Autor: p.olejarczyk, Data publikacji: 2023-02-28 17:11:00
Nie milkną echa likwidacji przystanków na dwóch trasach kursujących przez Św. Wojciecha. Po naszym tekście sprawą zainteresowała się opozycja w Gdańsku, a sami mieszkańcy zbierają podpisy pod petycją do miasta.
"Jako mieszkańcy jesteśmy zaniepokojeni ucinaniem połączeń dotyczącego zajazdu autobusów linii pruszczańskich na przystanki w Świętym Wojciechu. Począwszy od formy ogłoszenia komunikatu, poprzez czas ogłoszenia, poprzez nerwowe poprawki, które zostają zmieniane z godziny na godzinę" — to początek petycji skierowanej do szefa Zarządu Transportu Miejskiego w Gdańsku, Sebastiana Zomkowskiego.
Jak pisaliśmy na portalu MojaOrunia, od 25 lutego miasto wprowadziło zmiany rozkładów jazdy m.in. na liniiaautobusowych 200 i 232. Na tych trasach, decyzją miasta, zlikwidowano przystanki w Św.Wojciechu.

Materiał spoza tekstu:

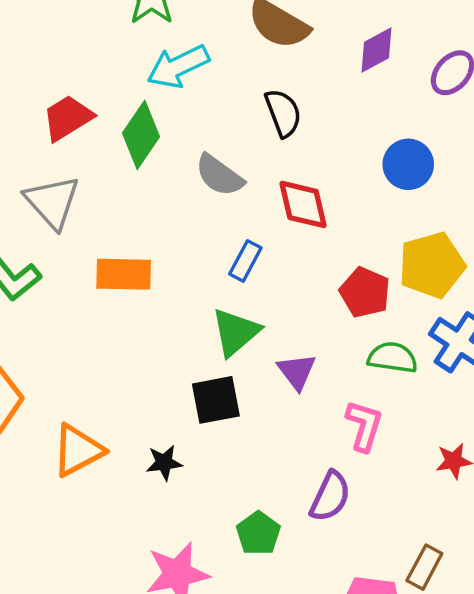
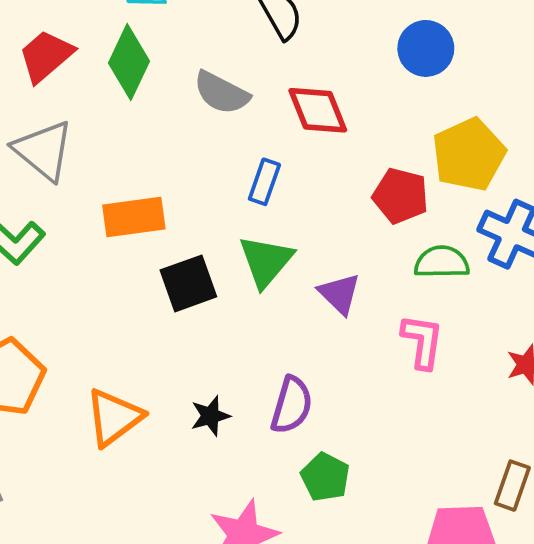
black square: (216, 400) -> (188, 283), moved
purple semicircle: (330, 496) -> (292, 405), moved

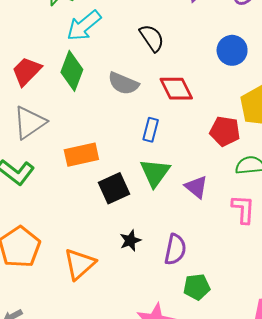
gray triangle: (43, 150) -> (30, 123), turned 51
black star: (210, 416) -> (130, 240), moved
green pentagon: (325, 477) -> (197, 287), turned -30

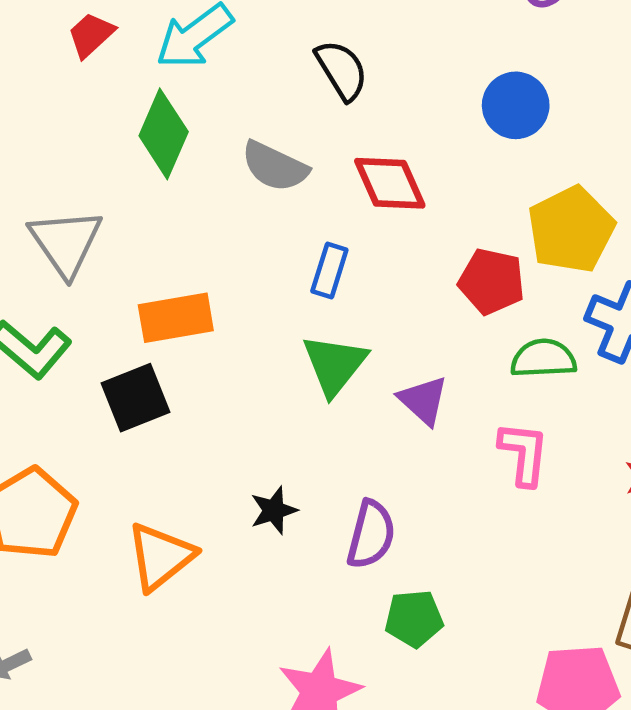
red trapezoid: (27, 71) -> (91, 35), moved, size x0.7
gray triangle: (30, 123) -> (66, 242), turned -33
black square: (114, 188) -> (135, 398), moved

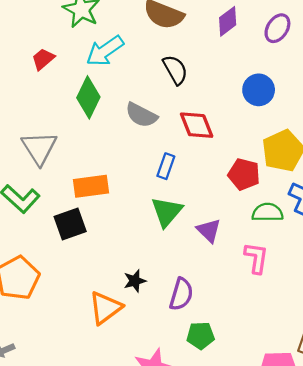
red trapezoid: (91, 35) -> (43, 59), moved
orange triangle: (160, 556) -> (105, 308), moved

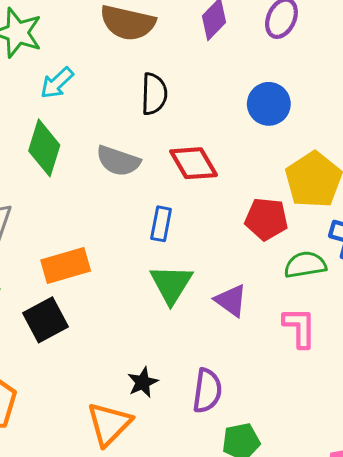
cyan arrow: (105, 51) -> (57, 83), size x0.7
black semicircle: (175, 70) -> (154, 94), turned 40

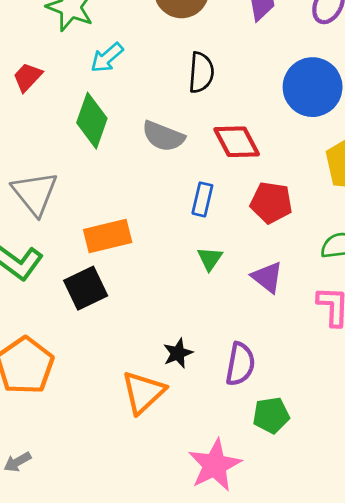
blue circle: (269, 104) -> (313, 87), size x1.4
red pentagon: (266, 219) -> (271, 203), moved
green triangle: (171, 284) -> (210, 259), size x0.6

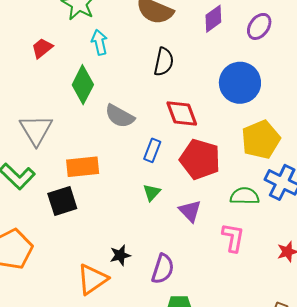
cyan arrow: (107, 58) -> (99, 42), turned 110
gray semicircle: (163, 136) -> (120, 116), moved
red pentagon: (271, 203) -> (200, 159), size x1.4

- Usunięcie pary tych przystanków spowoduje, że dzieci dojeżdżające do Szkoły Podstawowej nr 40 będą musiały jechać autobusem 30 minut wcześniej – mówił portalowi MojaOrunia Patryk Sikora, radny dzielnicy "Orunia-Św.Wojciech-Lipce".

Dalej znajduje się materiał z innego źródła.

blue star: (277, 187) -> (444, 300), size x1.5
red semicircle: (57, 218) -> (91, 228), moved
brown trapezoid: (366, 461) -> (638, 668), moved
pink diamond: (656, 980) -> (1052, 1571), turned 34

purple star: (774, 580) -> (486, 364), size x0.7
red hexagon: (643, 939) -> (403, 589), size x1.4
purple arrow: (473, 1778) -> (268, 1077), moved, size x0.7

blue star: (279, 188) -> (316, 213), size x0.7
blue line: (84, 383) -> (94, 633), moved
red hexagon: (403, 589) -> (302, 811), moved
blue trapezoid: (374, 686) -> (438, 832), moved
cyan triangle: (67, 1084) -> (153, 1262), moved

Sikora jest współautorem cytowanej wyżej petycji. "Jesteśmy również zasmuceni brakiem konsultacji społecznych, mieszkańcy dowiadują się czegoś z ogłoszeń na stronie ztm.gda.pl lub z kartek na przystankach(...)"— czytamy w piśmie.

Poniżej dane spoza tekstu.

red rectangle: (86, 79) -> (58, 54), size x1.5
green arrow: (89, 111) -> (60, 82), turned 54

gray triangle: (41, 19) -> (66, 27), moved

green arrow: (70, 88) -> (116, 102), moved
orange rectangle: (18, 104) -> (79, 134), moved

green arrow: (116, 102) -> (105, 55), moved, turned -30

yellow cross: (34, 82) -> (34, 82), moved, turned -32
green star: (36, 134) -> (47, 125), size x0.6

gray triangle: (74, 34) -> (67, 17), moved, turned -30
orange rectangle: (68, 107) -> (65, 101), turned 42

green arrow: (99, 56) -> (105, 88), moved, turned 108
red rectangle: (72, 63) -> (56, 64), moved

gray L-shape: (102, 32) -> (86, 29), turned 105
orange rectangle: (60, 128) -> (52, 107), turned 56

Miasto poinformowało o zmianach na swoich stronach. Napisało, że zmiany na liniach Św. Wojciecha odbyły się "na wniosek mieszkańców'. Mieszkańcy Lipiec i Św.Wojciecha nie ukrywają wściekłości. Chcą wiedzieć, o jakich mieszkańcach jest tutaj mowa, czy o gdańszczanach, czy o mieszkańcach Pruszcza Gdańskiego?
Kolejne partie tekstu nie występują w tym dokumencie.